Asian shares follow Wall Street up

BANGKOK (AP) - Better-than-expected growth in U.S. jobs and a bounce back in commodity prices helped lift Asian stock markets on Monday.

Oil rose to near $99 a barrel, regaining some ground after last week's plunge. In currencies, the dollar weakened against the euro and the yen.

The U.S. Labor Department reported Friday that private employers hired 268,000 people in April, the most since February 2006. Taking into account job cuts of government workers, the economy added a total of 244,000 jobs overall last month, well above the 185,000 jobs that analysts had predicted and easing worries that the economic recovery was faltering.

Hong Kong's Hang Seng rose 0.9 percent to 23,373.22, with retail, raw materials and energy companies among the leaders.
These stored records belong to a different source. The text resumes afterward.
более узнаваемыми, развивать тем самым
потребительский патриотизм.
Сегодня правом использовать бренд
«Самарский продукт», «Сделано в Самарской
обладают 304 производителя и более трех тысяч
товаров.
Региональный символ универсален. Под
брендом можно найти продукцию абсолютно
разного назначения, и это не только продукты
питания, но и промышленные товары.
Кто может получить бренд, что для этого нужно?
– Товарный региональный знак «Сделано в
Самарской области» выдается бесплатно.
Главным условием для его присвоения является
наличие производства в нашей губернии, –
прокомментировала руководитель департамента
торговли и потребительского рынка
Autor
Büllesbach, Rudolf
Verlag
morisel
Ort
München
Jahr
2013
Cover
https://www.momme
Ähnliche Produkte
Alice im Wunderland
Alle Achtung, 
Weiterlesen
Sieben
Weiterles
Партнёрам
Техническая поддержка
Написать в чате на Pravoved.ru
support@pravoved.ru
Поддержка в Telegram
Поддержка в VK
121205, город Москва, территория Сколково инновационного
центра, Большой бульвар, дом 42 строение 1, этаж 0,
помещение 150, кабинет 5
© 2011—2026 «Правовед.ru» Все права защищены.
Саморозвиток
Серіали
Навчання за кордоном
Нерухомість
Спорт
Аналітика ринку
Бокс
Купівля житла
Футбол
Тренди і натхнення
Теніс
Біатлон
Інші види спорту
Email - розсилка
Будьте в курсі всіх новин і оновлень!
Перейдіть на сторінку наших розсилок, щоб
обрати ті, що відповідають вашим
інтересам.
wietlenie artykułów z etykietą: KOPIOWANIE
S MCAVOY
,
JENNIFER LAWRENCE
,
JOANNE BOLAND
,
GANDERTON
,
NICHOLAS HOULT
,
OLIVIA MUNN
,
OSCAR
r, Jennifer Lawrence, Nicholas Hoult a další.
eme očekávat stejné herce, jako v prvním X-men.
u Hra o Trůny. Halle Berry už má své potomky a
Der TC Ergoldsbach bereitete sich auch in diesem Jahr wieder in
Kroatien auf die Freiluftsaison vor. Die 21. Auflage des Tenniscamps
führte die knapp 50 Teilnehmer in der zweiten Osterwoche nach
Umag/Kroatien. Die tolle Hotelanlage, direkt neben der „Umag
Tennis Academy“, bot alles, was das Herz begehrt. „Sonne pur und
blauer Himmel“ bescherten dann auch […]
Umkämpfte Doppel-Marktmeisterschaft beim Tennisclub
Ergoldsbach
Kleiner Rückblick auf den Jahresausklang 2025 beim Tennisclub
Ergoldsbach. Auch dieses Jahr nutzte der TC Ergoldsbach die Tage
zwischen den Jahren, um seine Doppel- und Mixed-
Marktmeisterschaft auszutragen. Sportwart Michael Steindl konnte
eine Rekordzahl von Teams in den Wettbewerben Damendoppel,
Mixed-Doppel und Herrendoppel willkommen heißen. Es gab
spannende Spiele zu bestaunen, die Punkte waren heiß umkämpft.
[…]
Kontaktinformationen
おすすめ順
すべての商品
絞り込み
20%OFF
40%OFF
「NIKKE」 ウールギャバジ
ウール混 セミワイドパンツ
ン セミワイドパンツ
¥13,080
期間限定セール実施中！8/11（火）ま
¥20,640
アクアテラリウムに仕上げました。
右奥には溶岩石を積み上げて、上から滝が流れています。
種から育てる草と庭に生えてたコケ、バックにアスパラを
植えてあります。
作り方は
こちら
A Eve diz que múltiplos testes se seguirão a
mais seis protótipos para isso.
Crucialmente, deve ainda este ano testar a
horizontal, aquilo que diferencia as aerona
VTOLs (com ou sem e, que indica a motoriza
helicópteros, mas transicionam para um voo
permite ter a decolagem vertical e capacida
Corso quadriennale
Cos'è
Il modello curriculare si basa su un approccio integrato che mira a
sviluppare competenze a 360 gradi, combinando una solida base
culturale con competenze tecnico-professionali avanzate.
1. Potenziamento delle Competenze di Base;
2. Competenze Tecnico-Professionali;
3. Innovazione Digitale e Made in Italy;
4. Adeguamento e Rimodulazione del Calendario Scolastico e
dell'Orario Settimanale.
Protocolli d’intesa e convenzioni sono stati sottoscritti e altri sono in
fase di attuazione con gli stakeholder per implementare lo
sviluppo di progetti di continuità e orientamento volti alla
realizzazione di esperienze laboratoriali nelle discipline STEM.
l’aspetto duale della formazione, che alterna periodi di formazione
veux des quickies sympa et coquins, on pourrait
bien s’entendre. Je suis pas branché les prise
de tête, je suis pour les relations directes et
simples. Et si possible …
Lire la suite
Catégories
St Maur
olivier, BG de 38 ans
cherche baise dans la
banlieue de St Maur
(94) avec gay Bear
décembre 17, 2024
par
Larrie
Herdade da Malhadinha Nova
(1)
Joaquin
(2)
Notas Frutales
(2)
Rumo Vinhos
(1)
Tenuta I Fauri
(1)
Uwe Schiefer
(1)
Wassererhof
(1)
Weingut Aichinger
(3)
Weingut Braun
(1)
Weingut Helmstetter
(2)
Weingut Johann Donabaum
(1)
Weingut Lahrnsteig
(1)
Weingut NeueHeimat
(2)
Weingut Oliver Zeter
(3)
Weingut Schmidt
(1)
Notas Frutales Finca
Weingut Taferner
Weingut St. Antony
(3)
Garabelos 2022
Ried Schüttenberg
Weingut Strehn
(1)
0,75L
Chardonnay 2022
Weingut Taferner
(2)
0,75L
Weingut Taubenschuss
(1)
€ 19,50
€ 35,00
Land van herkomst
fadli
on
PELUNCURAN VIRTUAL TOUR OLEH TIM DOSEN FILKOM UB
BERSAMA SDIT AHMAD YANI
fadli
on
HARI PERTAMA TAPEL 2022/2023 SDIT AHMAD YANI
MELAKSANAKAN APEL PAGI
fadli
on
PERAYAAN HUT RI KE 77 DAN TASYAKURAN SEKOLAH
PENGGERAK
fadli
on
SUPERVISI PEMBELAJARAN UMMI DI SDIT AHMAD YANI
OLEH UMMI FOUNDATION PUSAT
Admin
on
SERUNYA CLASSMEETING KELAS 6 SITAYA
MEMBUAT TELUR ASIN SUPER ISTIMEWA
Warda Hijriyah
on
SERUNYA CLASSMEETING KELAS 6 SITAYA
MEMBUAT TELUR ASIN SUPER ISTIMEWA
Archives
South Korea's Kospi was 0.4 percent higher at 2,156.69, lifted by gains in industrial conglomerates. Korean shipbuilders Hyundai Heavy Industries Co. Ltd. and Samsung Heavy Industries rose 2.2 percent and 1.7 percent respectively.

Australia's S&P/ASX 200 added 0.4 percent to 4,762.70, with BHP Billiton Ltd., the world's largest mining company, gaining 0.8 percent and rival Rio Tinto Ltd. up 0.7 percent.

Benchmarks in Singapore, Taiwan, Thailand and New Zealand also rose, while Indonesia's SE Composite Index dropped.

A rebound in oil and commodities following last week's slide gave investors the confidence to wade back into shares, said Jackson Wong, vice president at Tanrich Securities in Hong Kong.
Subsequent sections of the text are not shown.